With a title as lurid as the name given to the subject it examines—the so-called satanic panic of the 1980s—Sean Horlor and Steve J. Adams' documentary looks, at first glance, as if it might be a worryingly glib kitchfest that makes light of mass hysteria; such sensational labelling can easily mask the fact that this particular moral panic was anything but a laughing matter for those whose lives were destroyed by spurious allegations.  Thankfully, it turns out that this thoroughly absorbing film takes a respectful, but not overly reverent, approach as it digs into a dark and painful episode in Canadian and US history.  Having debuted at this year's SXSW Film Festival, Satan Wants You will have its UK premiere, quite fittingly, on Halloween at the Raindance Film Festival.  The film will be followed by a Q&A session with producer Melissa James, but the fun doesn't stop there: anyone who buys a ticket for Tuesday's screening will be given a complimentary wristband for entry to Raindance's Halloween party.

Satan Wants You is a Canadian production, and for much of its snappy running time its focus is on Victoria, that fine Vancouver Island city that has long since been saddled with a rather unfair, if somewhat amusing, soubriquet: home of the newly wed and nearly dead.  Back in the early 80s, however, a semi-affectionate nickname was the least of the British Columbia capital's problems, as one of its residents, Michelle Smith (née Proby), claimed that she had been abused by a Victoria-based satanic cult which numbered her late mother among its members.  Smith was an adult when she made these accusations, the supposed basis for which was unearthed by psychiatrist Larry Pazder.  Smith had been under Pazder's care for some time on account of a depressive episode brought on by a miscarriage, but it was approximately 600 hours of hypnosis over the course of 14 months that led to the assertions that would kick-start satanic panic—a name that might be funny if the reality wasn't quite so tragic.

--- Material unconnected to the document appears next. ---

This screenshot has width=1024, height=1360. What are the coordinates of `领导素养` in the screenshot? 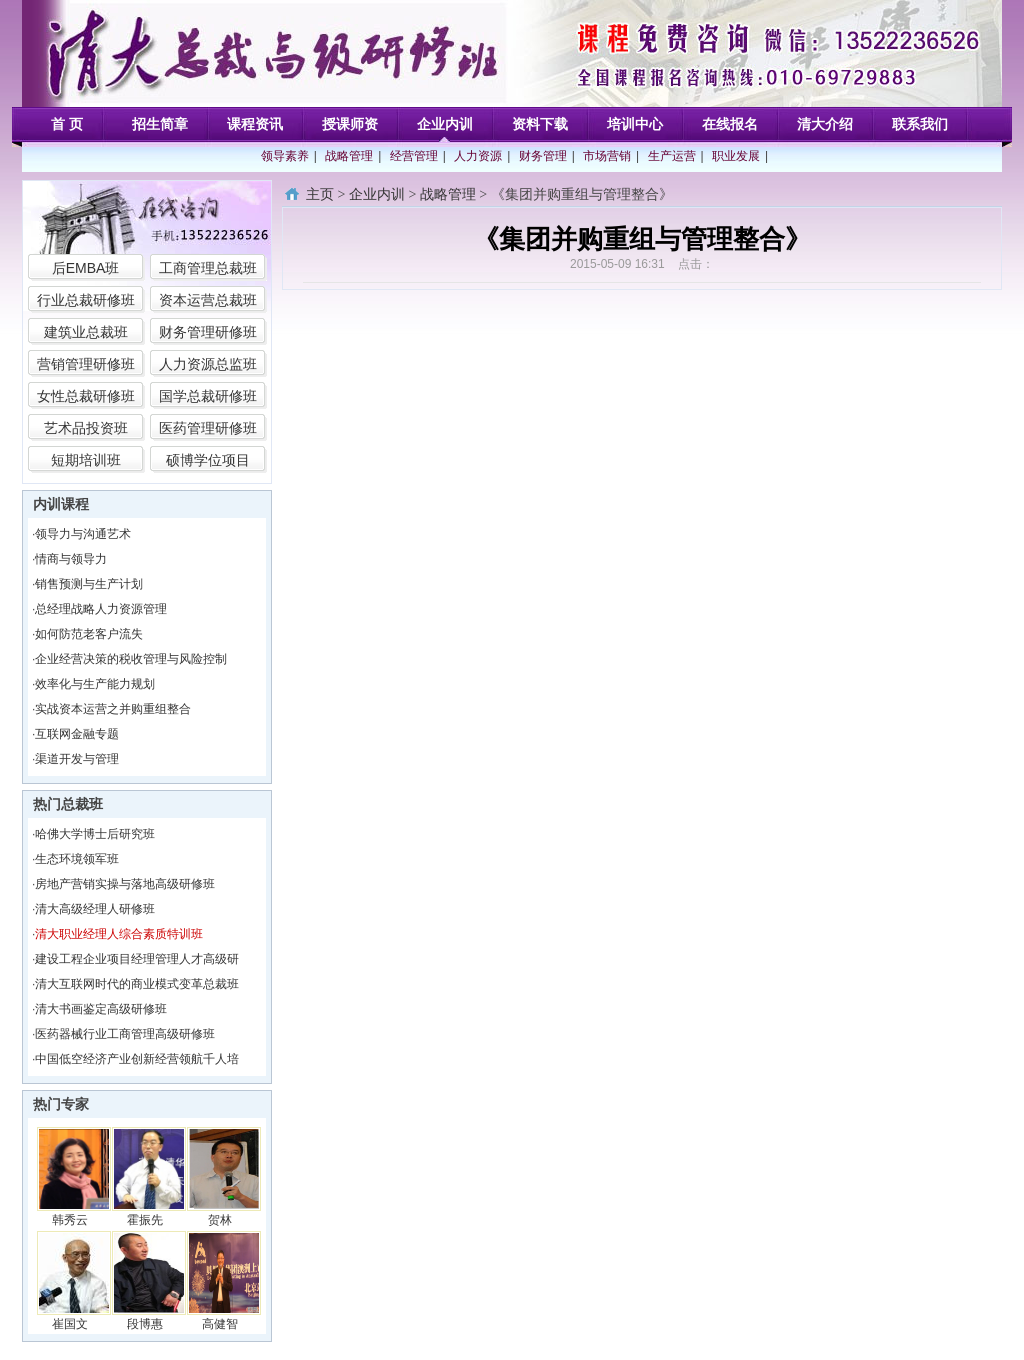 It's located at (285, 156).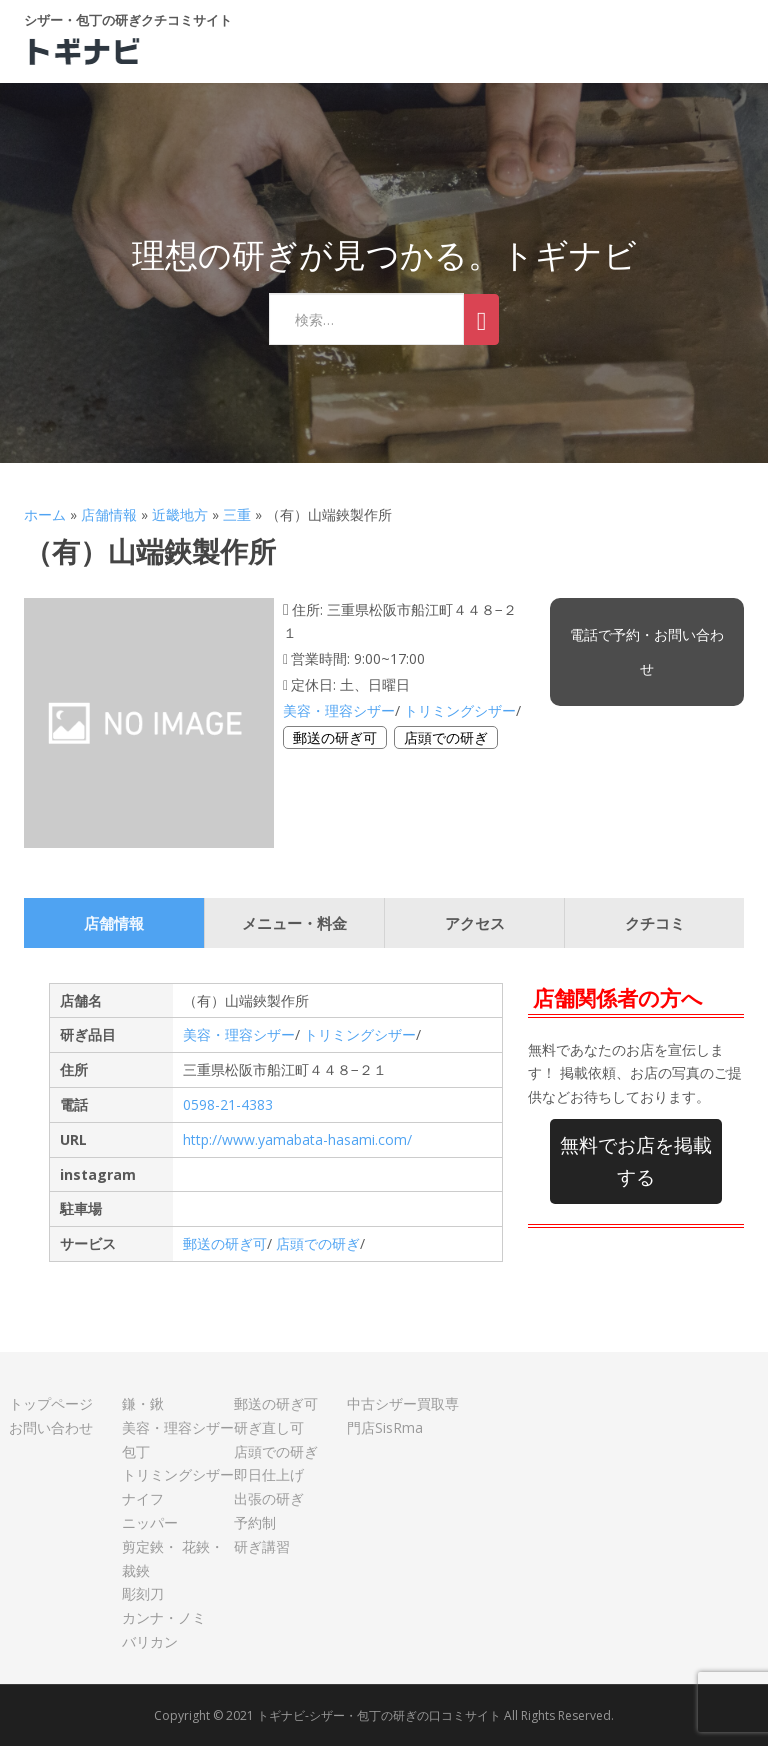 The width and height of the screenshot is (768, 1746). What do you see at coordinates (460, 710) in the screenshot?
I see `トリミングシザー` at bounding box center [460, 710]. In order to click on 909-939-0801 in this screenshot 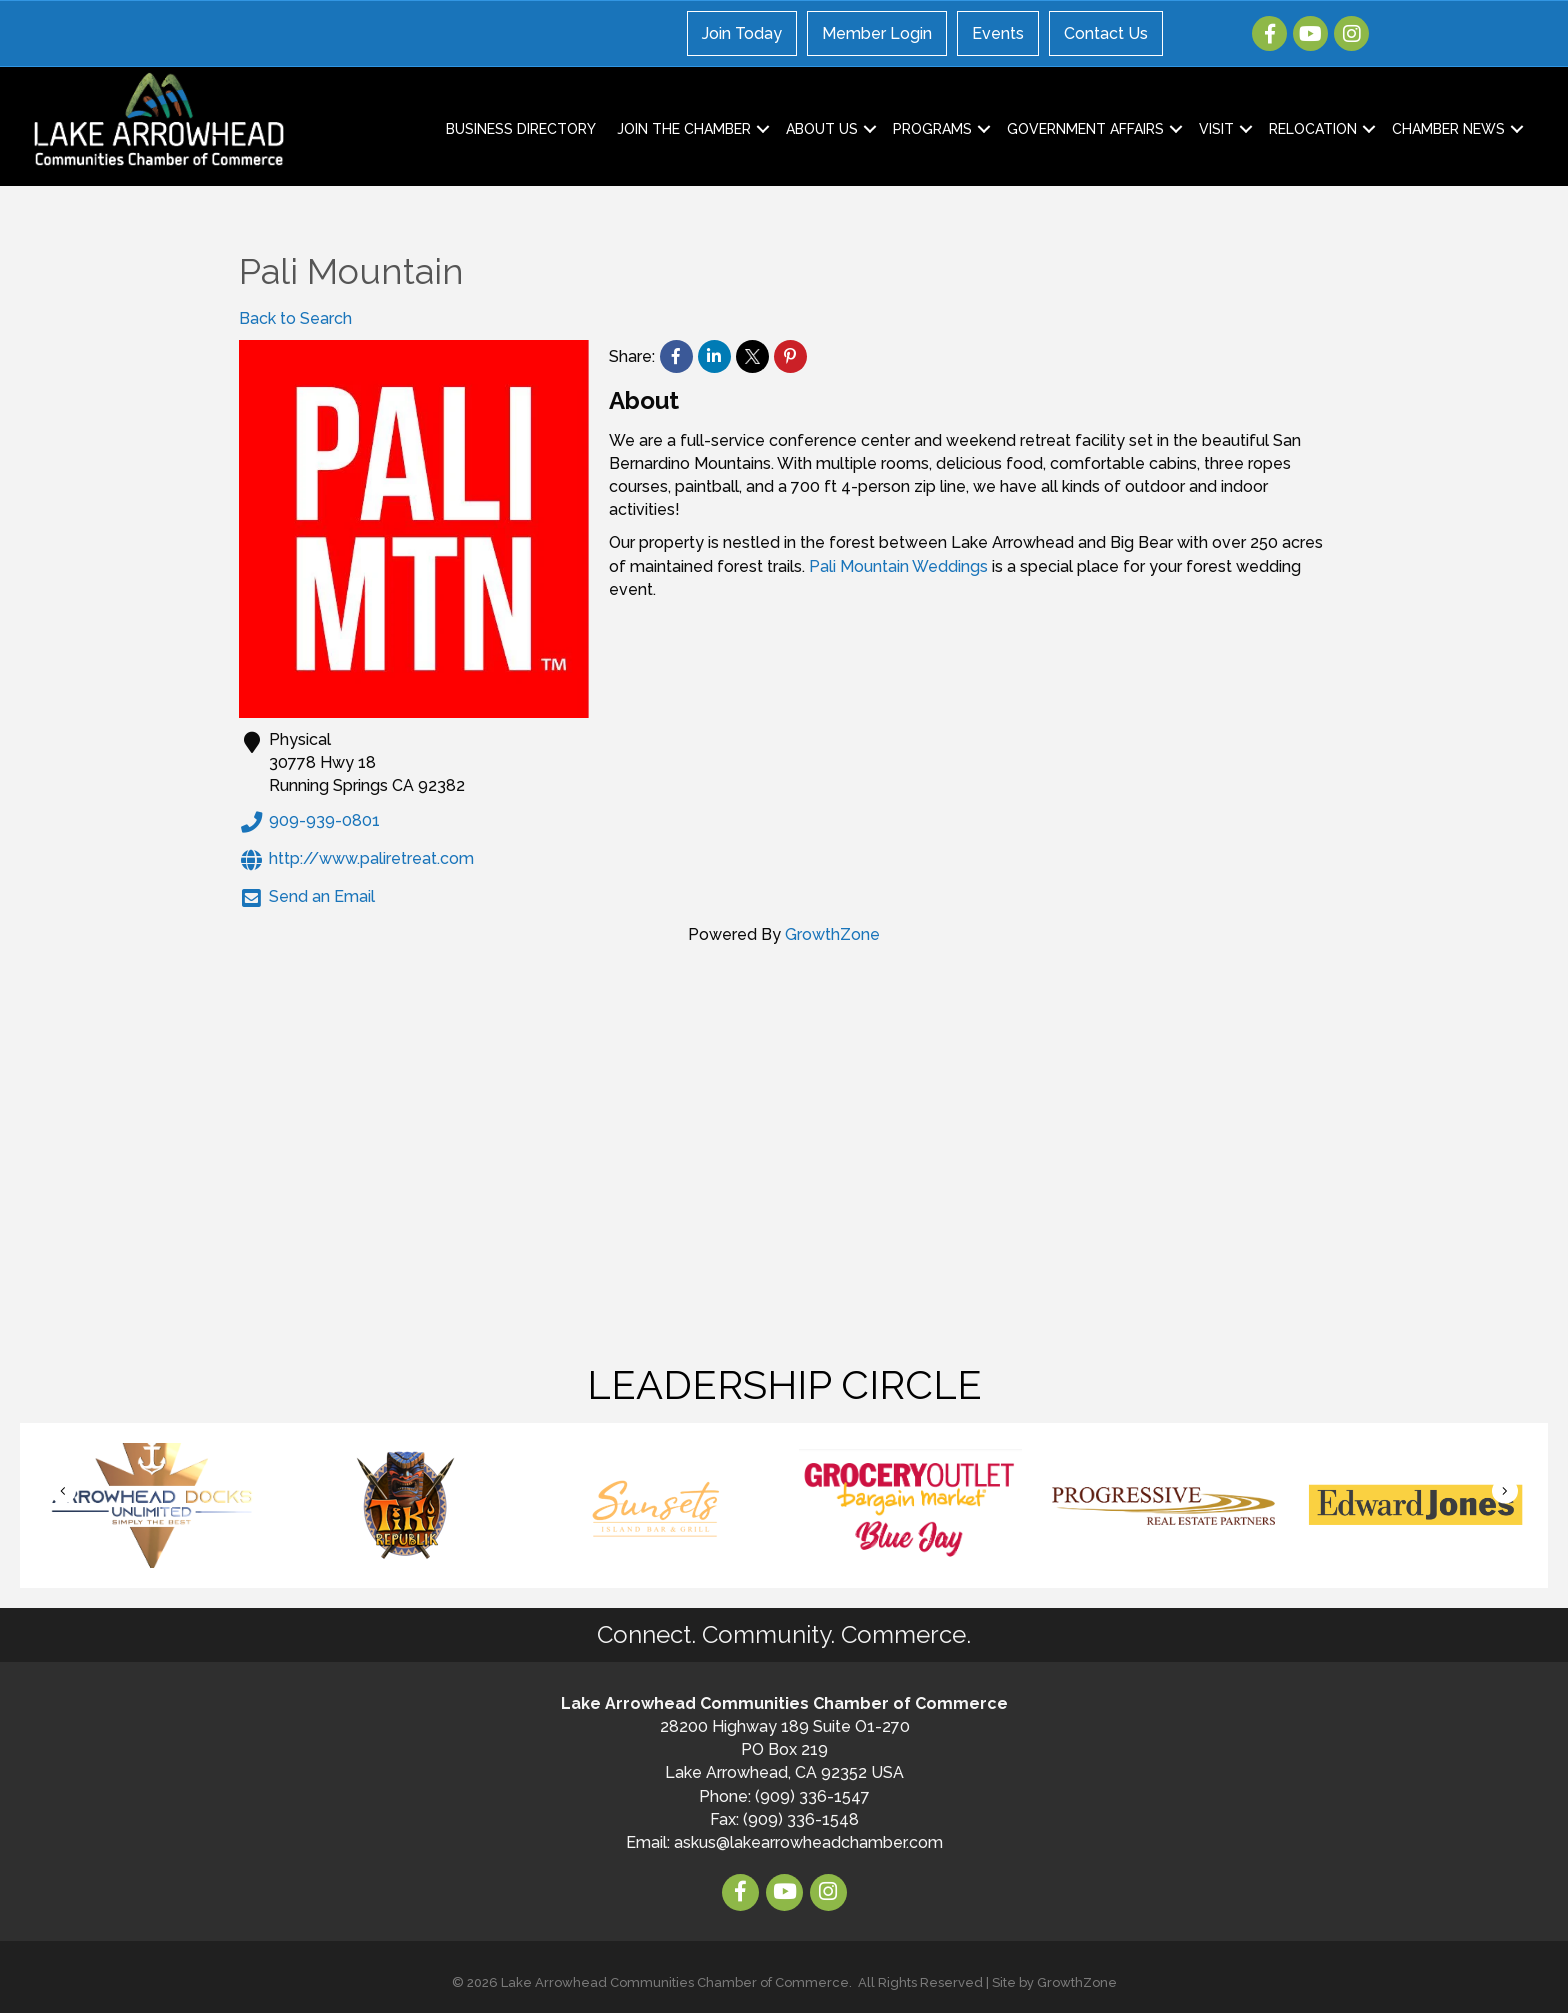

Following the apparent surfacing of these hitherto-buried childhood memories, the doctor and his patient wrote a bestselling book—Michelle Remembers—detailing the five-year-old Smith's alleged ordeal, and the pair would go on to marry.  Horlor and Adams spend a good while examining the couple's relationship, and what emerges is a picture of a setup that, even at its best, was highly unethical.  As Smith and Pazder turned their professional arrangement into a personal one, a number of people close to the couple were hurt: Pazder's wife and children; and Smith's father and sisters.  Yet the unfortunate reach of the Smith–Pazder alliance would extend way beyond their respective family circles as satanic panic began to take hold; to date, it is estimated that some 12,000 unsubstantiated cases have been raised.  While it may be a tad harsh to blame Smith and Pazder's book for every one of these instances, there is little doubt that its publication sparked a hysteria, one that was largely supported by venal motives and, worse, may well have obscured actual abuse issues.

While both Michelle Remembers and the the recovered-memory technique employed by Pazder have now been discredited, this will prove cold comfort to those who found themselves on the business end of baseless allegations.  Larry Pazder died nearly 20 years ago, and Michelle Pazder—who was effectively satanic panic's patient zero—declined to take part in Satan Wants You, but Horlor and Adams' film is nevertheless packed with insightful interview subjects, with Michelle's younger sister Charyl proving the pick of the bunch.  While the filmmakers' position is fairly clear, they have been careful to include a range of opinions, and they steadily paint a picture of a climate of fear that would eventually spread beyond North America to other countries, including the Netherlands; just a few years ago, journalists from Dutch radio show Argos conducted a lengthy investigation into alleged organised ritual abuse, the findings of which were aired in an episode called Glasscherven en duistere rituelen.  The impressive Satan Wants You is an intense and engaging experience—but also a deeply chilling one, for reasons that have nothing to do with its title character.